What is RAG?
RAG, or Retrieval Augmented Generation, is the way LLMs use your business data without being retrained. It is how every real AI agent has memory.
A frontier LLM (Claude, GPT-4o, Gemini) was trained months or years ago on a snapshot of the public internet. It does not know your customer list. It does not know your prices changed last Tuesday. It does not know that Mark called yesterday about a leaking water heater.
RAG fixes that. Instead of retraining the model (expensive, slow, and unnecessary for almost every use case), you retrieve relevant facts from your own data first, then hand those facts to the LLM as context. The model generates a grounded answer from the facts you gave it.
How RAG works in four steps
- Index your data. Take your customer records, past calls, FAQ documents, pricing pages, and break them into small chunks. Convert each chunk into a vector (a list of numbers that represents the meaning of the chunk) using an embedding model. Store the vectors in a vector database.
- Receive a query. A customer asks the agent something, or the agent receives an incoming call.
- Retrieve. Convert the query into a vector, search the vector database for the closest matching chunks (typically the top 5 to 10). These are the facts most likely to be relevant to the question.
- Generate. Send the retrieved chunks to the LLM along with the original query and a system prompt. The model generates an answer using the retrieved facts.
RAG vs fine-tuning
People confuse these. They are different tools.
- RAG is for facts. Customer data, prices, hours, past interactions, product specs. Anything that changes or anything specific to your business.
- Fine-tuning is for behavior. The way the agent talks, the format it outputs, the rules it follows. Anything that stays roughly constant across conversations.
A real production agent uses both. Fine-tuning sets the voice and the rules. RAG gives the agent fresh facts at every call.
Why most "AI" products do not use real RAG
Three patterns we see in the wild.
- "Memory" that is just transcript storage. The system saves what was said but does not retrieve it on the next call. The agent has no real recall.
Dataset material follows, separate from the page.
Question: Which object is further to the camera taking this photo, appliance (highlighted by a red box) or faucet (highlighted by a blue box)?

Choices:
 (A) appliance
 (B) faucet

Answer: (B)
- "Memory" that stuffs everything into the context window. Works at small scale, breaks the moment you have more than a few hundred records.
- "Personalization" that is actually a templated {first_name} substitution. No retrieval involved at all.
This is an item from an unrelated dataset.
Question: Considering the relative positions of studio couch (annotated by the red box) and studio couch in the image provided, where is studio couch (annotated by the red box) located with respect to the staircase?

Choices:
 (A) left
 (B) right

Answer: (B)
Real RAG is more work to build. The Traccion AI Receptionist uses real RAG against your live customer database, which is why it can pick up a call and say "Hi Mark, calling about the water heater from Tuesday?"
Common questions
- What does RAG stand for?
- Retrieval Augmented Generation. The idea is to retrieve relevant facts from your own data first, then feed those facts to the LLM as context so it generates a grounded answer instead of relying on training memory.
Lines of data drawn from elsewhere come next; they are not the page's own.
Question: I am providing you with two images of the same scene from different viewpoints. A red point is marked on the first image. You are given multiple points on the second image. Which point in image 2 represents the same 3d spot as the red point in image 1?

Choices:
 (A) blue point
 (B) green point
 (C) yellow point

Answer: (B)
- Why do AI agents need RAG?
- Three reasons. First, base LLMs do not know your specific business data. Second, training data has a cutoff date so the model has no idea what happened in your business this week. Third, retraining a model is expensive and slow; retrieval is fast and cheap and updates instantly.
- What does RAG cost?
- For a small business, raw RAG infrastructure costs roughly $5 to $40 per month: vector storage (Pinecone, Weaviate, pgvector) plus embedding costs (about $0.02 per 1M tokens with OpenAI). The engineering cost to set it up correctly is the larger line item.
- Do I have to choose between RAG and fine-tuning?
- No, they solve different problems. Use RAG for facts and current data (your customer list, your prices, your past calls). Use fine-tuning for behavior and style (the way the agent talks, the rules it follows). Most production agents use both.
- How fresh is RAG data?
- As fresh as you make it. A real-time RAG pipeline can index new data within seconds of it being created. Batch pipelines reindex nightly. Traccion agents read directly from the live database for most retrieval, so the answer is always current.